Document layout detection data
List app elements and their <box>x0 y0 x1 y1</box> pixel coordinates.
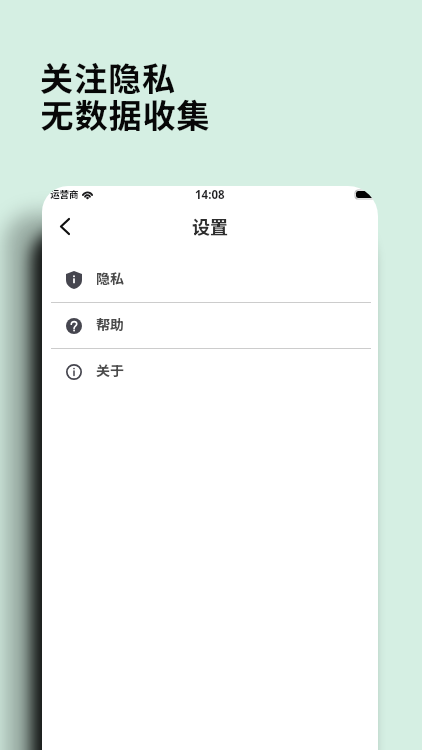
staticText: 运营商 <box>50 187 79 201</box>
staticText: 14:08 <box>195 187 225 203</box>
button[interactable]: 关于 <box>42 349 378 394</box>
button[interactable]: 帮助 <box>42 303 378 348</box>
staticText: 设置 <box>192 213 228 239</box>
staticText: 帮助 <box>96 314 124 334</box>
staticText: 关于 <box>96 360 124 380</box>
staticText: 关注隐私 无数据收集 <box>40 53 210 138</box>
staticText: 隐私 <box>96 268 124 288</box>
button[interactable]: 隐私 <box>42 257 378 302</box>
button[interactable]: Back <box>50 211 80 241</box>
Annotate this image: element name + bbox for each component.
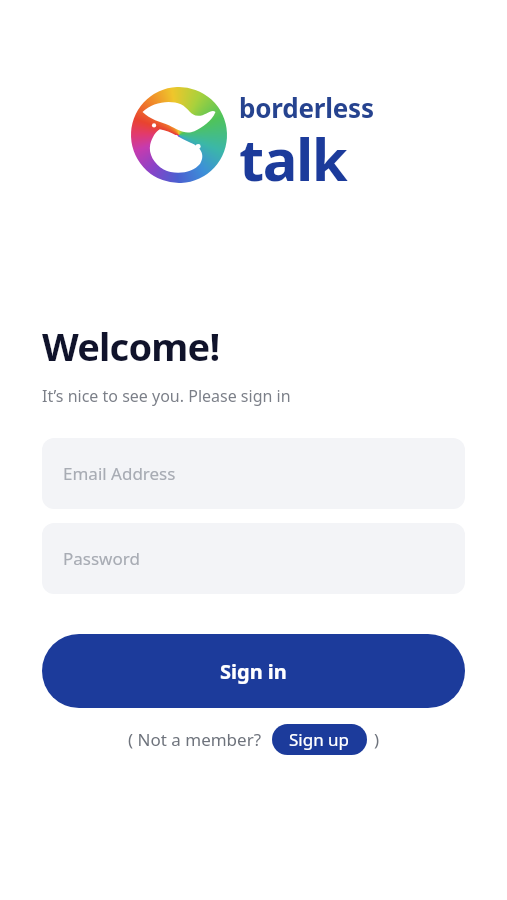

▶ _What to produce_: What the reply must contain is an exact transcription of the data above and none of its pictures.

▶ _Your response_:
List app elements and their <box>x0 y0 x1 y1</box> pixel coordinates.
staticText: 运营商 <box>50 187 79 201</box>
staticText: 14:08 <box>195 187 225 203</box>
button[interactable]: 关于 <box>42 349 378 394</box>
button[interactable]: 帮助 <box>42 303 378 348</box>
staticText: 设置 <box>192 213 228 239</box>
staticText: 帮助 <box>96 314 124 334</box>
staticText: 关于 <box>96 360 124 380</box>
staticText: 关注隐私 无数据收集 <box>40 53 210 138</box>
staticText: 隐私 <box>96 268 124 288</box>
button[interactable]: 隐私 <box>42 257 378 302</box>
button[interactable]: Back <box>50 211 80 241</box>
Annotate this image: element name + bbox for each component.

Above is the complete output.